Additionally, researchers are currently looking at the 21% increase in adiponectin and 11% decrease in uric acid, which could provide potential cardioprotective qualities and mitigate the increase in cholesterol, they said.
“We’re very interested in looking at what will happen to the atherosclerotic plaque burden as an early marker for whether or not there is a balance between the cardio-renal risk factors and actual plaque,” Goldfine told Endocrine Today. “The preclinical animal models look extremely promising that salicylates would actually reduce the leukocyte adhesion and plaque development. If that’s true, then the balance of these risks and benefits may become very favorable. We’re in the process, and we’re fully enrolled in a trial to look at salsalate in patients with stable coronary artery disease. In about 2.5 years we’ll know. If that looks very promising, then I think that would really seed a full cardiovascular outcome trial.”
Questions remain
Cyrus Desouza, MBBS, associate professor of internal medicine and chief of endocrinology at the University of Nebraska Medical Center, and researcher in the TINSAL-T2D trial, said results were encouraging in terms of treatment for diabetes and prevention of CVD.

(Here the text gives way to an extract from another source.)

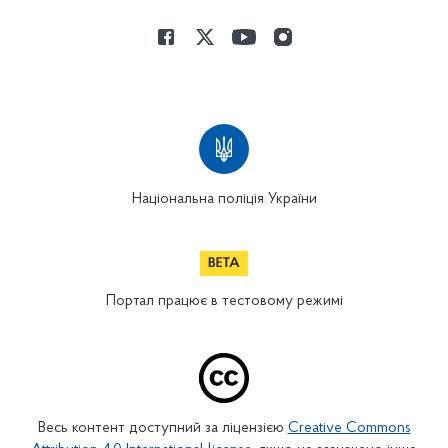
Національна поліція України
Портал працює в тестовому режимі
Весь контент доступний за ліцензією
Creative Commons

“Any means by which you can reduce inflammation would logically help reduce incidence for cardiovascular disease, and maybe progression to diabetes,” Desouza said in an interview. “Although the HbA1c-lowering was not as much as anticipated, I think the importance is the overall picture of decreased inflammation, and perhaps cardiovascular protection. But I think we need to do a larger trial to be able to prove the cardiovascular benefits within the diabetes population.”– by Samantha Costa
For more information:
- Shoelson S. Inflammation in type 2 diabetes and results of the TINSAL-T2D trial. Presented at: the American Diabetes Association’s 72nd Scientific Sessions; June 8-12, 2012; Philadelphia.